SUPPLIED RECORDS:
_ _ _ _

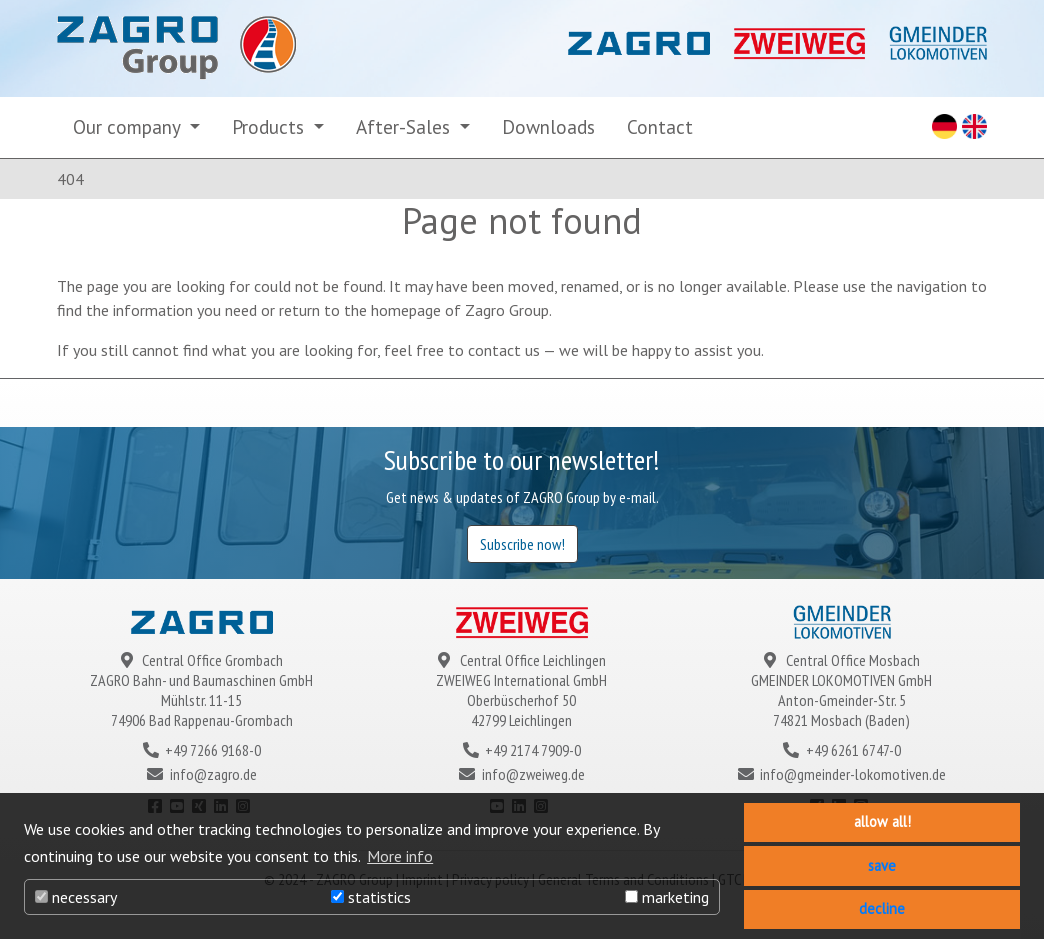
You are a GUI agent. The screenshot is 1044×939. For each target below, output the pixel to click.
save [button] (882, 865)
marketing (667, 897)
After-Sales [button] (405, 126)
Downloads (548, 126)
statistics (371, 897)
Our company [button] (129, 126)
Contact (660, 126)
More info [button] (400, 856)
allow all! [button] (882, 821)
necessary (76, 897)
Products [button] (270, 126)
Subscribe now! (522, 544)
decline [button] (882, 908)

_ _ _ _

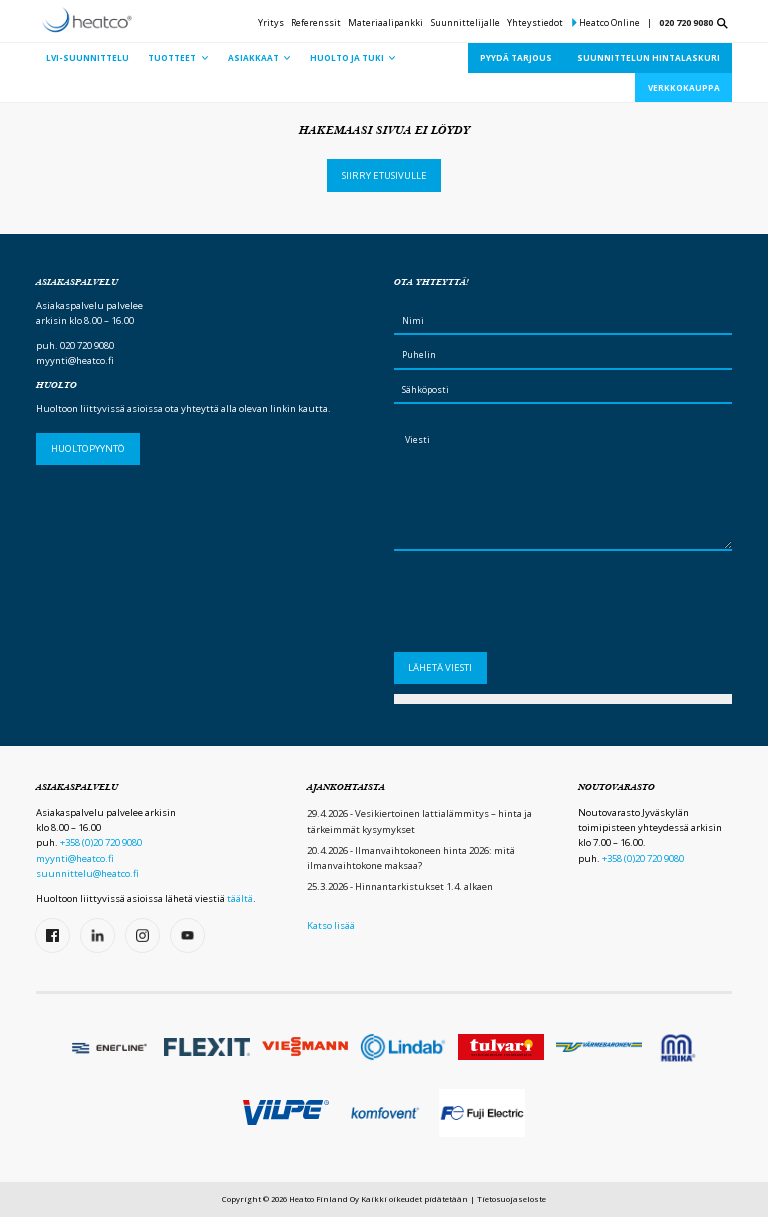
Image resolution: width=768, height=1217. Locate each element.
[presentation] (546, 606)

_ _ _ _

ACTIVITY:
Go to the line with "Image resolution: width=768, height=1217." in the entries above and repeat every line from there through the line with "[presentation] (546, 606)", exactly and with no other text.

SOLUTION TO THIS EXERCISE:
Image resolution: width=768, height=1217. Locate each element.
[presentation] (546, 606)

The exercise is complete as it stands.